The group says current restrictions on how much people can contribute to a pension if they have already accessed it in cash are deterring many from returning to work.

In a joint letter to the Treasury, the group – including the likes of the Association of British Insurers, asset manager Fidelity and fund platform Interactive Investor – says the rules present “a barrier to retirement savings”. .

Looking ahead: Government urged to ease pension rules to encourage more people in their late 50s and early 60s to re-enter the labor market and help the economy

Looking ahead: Government urged to ease pension rules to encourage more people in their late 50s and early 60s to re-enter the labor market and help the economy

The pet peeve is the Defined Contribution Annual Allowance (MPAA). This sets out the maximum pension contributions a person (and their employer) can pay if they have already drawn on their pension for cash, without jeopardizing their right to tax relief on the payments made. In 2017 it went from £10,000 to £4,000.

This reduction caught up with a lot of people.

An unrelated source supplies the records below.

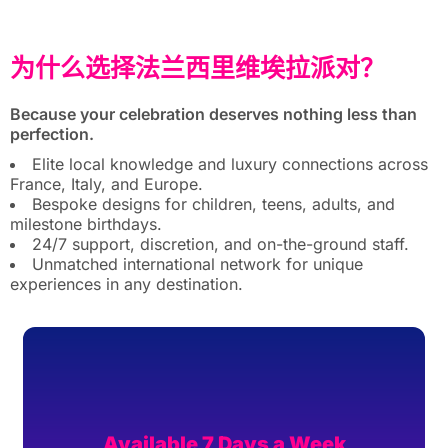
为什么选择法兰西里维埃拉派对？
Because your celebration deserves nothing less than
perfection.
Elite local knowledge and luxury connections across
France, Italy, and Europe.
Bespoke designs for children, teens, adults, and
milestone birthdays.
24/7 support, discretion, and on-the-ground staff.
Unmatched international network for unique
experiences in any destination.
Available 7 Days a Week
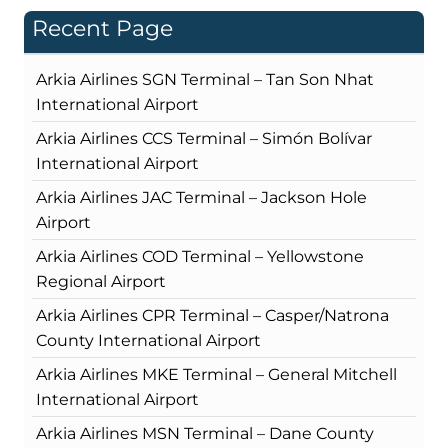
Recent Page
Arkia Airlines SGN Terminal – Tan Son Nhat
International Airport
Arkia Airlines CCS Terminal – Simón Bolívar
International Airport
Arkia Airlines JAC Terminal – Jackson Hole
Airport
Arkia Airlines COD Terminal – Yellowstone
Regional Airport
Arkia Airlines CPR Terminal – Casper/Natrona
County International Airport
Arkia Airlines MKE Terminal – General Mitchell
International Airport
Arkia Airlines MSN Terminal – Dane County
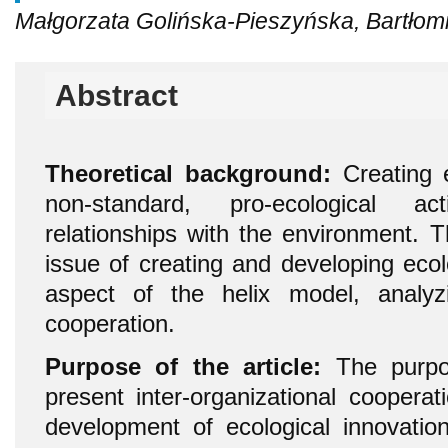
Małgorzata Golińska-Pieszyńska, Bartłom
Abstract
Theoretical background:
Creating e
non-standard, pro-ecological ac
relationships with the environment. T
issue of creating and developing ecol
aspect of the helix model, analyzi
cooperation.
Purpose of the article:
The purpos
present inter-organizational cooperat
development of ecological innovation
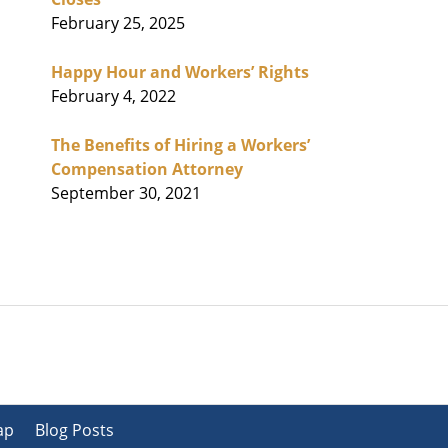
February 25, 2025
Happy Hour and Workers’ Rights
February 4, 2022
The Benefits of Hiring a Workers’
Compensation Attorney
September 30, 2021
ap
Blog Posts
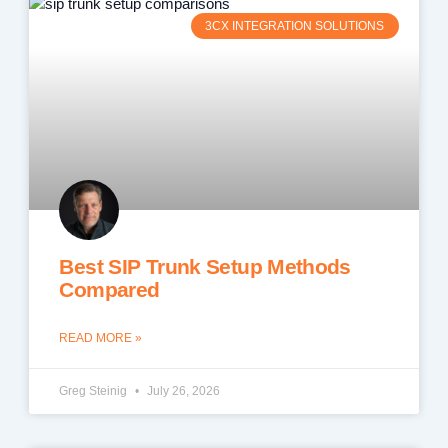
3CX INTEGRATION SOLUTIONS
Best SIP Trunk Setup Methods
Compared
READ MORE »
Greg Steinig
July 26, 2026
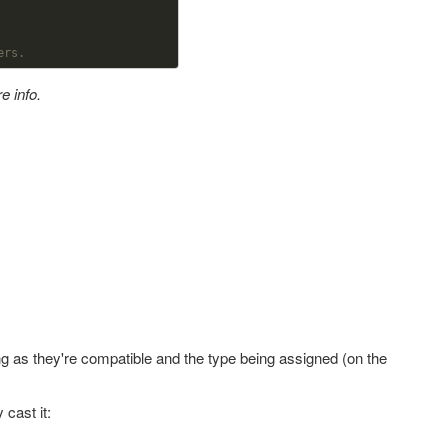
ers. 
e info.
ong as they're compatible and the type being assigned (on the
 cast it:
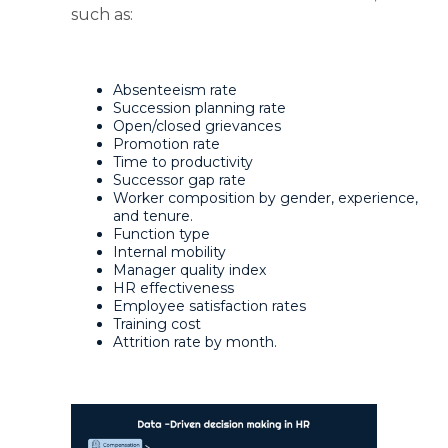
such as:
Absenteeism rate
Succession planning rate
Open/closed grievances
Promotion rate
Time to productivity
Successor gap rate
Worker composition by gender, experience,
and tenure.
Function type
Internal mobility
Manager quality index
HR effectiveness
Employee satisfaction rates
Training cost
Attrition rate by month.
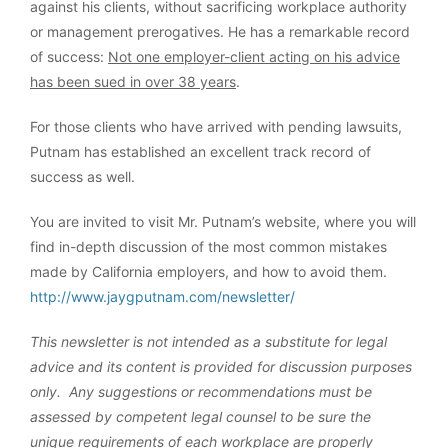
against his clients, without sacrificing workplace authority
or management prerogatives. He has a remarkable record
of success:
Not one employer-client acting on his advice
has been sued in over 38 years
.
For those clients who have arrived with pending lawsuits,
Putnam has established an excellent track record of
success as well.
You are invited to visit Mr. Putnam’s website, where you will
find in-depth discussion of the most common mistakes
made by California employers, and how to avoid them.
http://www.jaygputnam.com/newsletter/
This newsletter is not intended as a substitute for legal
advice and its content is provided for discussion purposes
only. Any suggestions or recommendations must be
assessed by competent legal counsel to be sure the
unique requirements of each workplace are properly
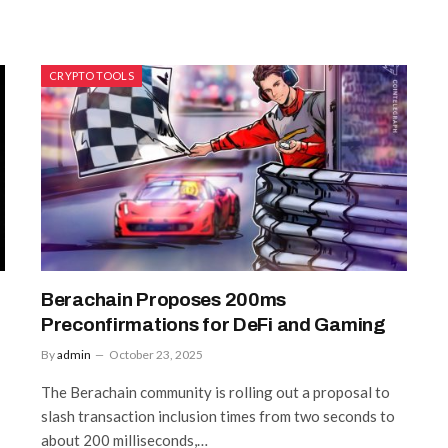
CRYPTO TOOLS
Berachain Proposes 200ms
Preconfirmations for DeFi and Gaming
By
admin
October 23, 2025
The Berachain community is rolling out a proposal to
slash transaction inclusion times from two seconds to
about 200 milliseconds,…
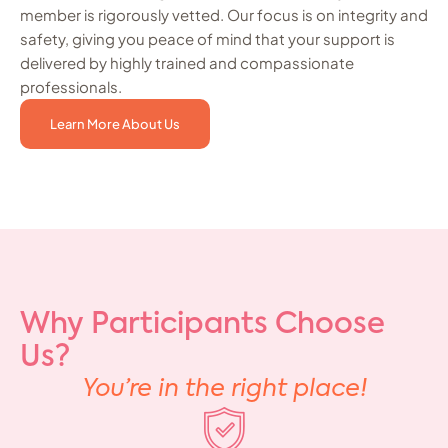
member is rigorously vetted. Our focus is on integrity and
safety, giving you peace of mind that your support is
delivered by highly trained and compassionate
professionals.
Learn More About Us
Why Participants Choose
Us?
You’re in the right place!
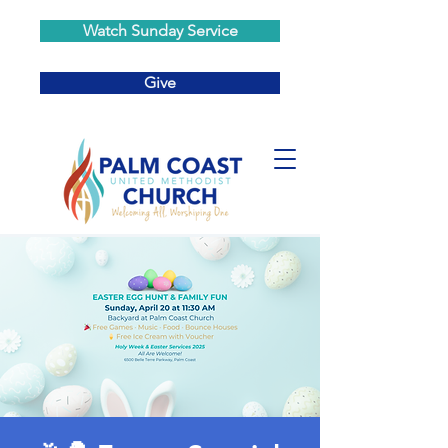
Watch Sunday Service
Give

During the pandemic, some people accessed their pension to support their household finances – unaware that it was impacting their ability to save for their pension.

Canada Life says the allowance is now a problem for anyone earning £33,334 where pension contributions (from a mix of employer, tax relief and employee) are 12%. Up to one million people are affected by the allowance.

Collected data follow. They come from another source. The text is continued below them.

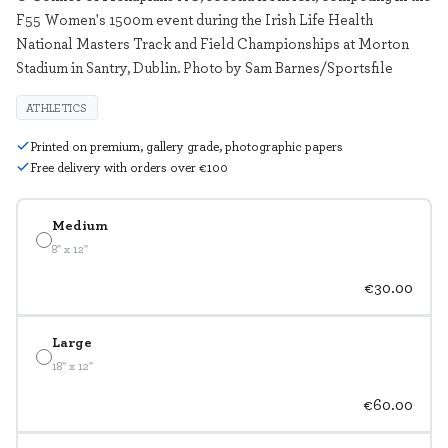
F55 Women's 1500m event during the Irish Life Health
National Masters Track and Field Championships at Morton
Stadium in Santry, Dublin. Photo by Sam Barnes/Sportsfile
ATHLETICS
Printed on premium, gallery grade, photographic papers
Free delivery with orders over €100
Medium
8" x 12"
€30.00
Large
18" x 12"
€60.00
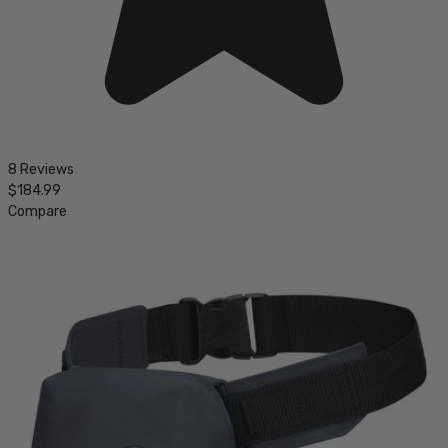
8 Reviews
$184.99
Compare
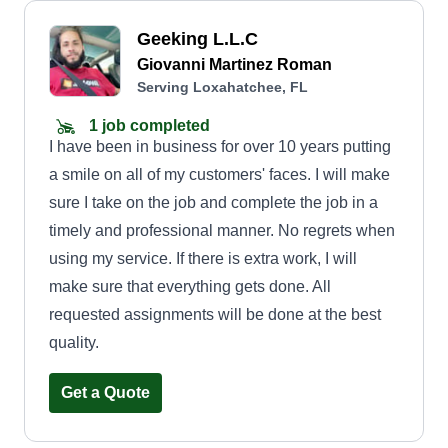
Geeking L.L.C
Giovanni Martinez Roman
Serving Loxahatchee, FL
1 job completed
I have been in business for over 10 years putting
a smile on all of my customers' faces. I will make
sure I take on the job and complete the job in a
timely and professional manner. No regrets when
using my service. If there is extra work, I will
make sure that everything gets done. All
requested assignments will be done at the best
quality.
Get a Quote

The insurer says that if the allowance were pushed back to £10,000, the annual cost to the Treasury would be £75m, but that would be offset by tax revenue of £400m.

In the letter to the Treasury, Tom McPhail, director of public affairs at financial consultant The Lang Cat, says the MPAA acts as a “penalty for older workers.” The allowance does not apply to defined-benefit pensions, only to defined-contribution schemes to which most people now contribute. Some pension withdrawals — such as access to tax-free cash — don’t count toward the MPAA.

The government has launched a campaign to get older people back to work – and will be a key part of the budget one week on Wednesday. On Friday, the Treasury said: ‘We are committed to supporting savers and have put in place a range of incentives to encourage people to invest for their retirement.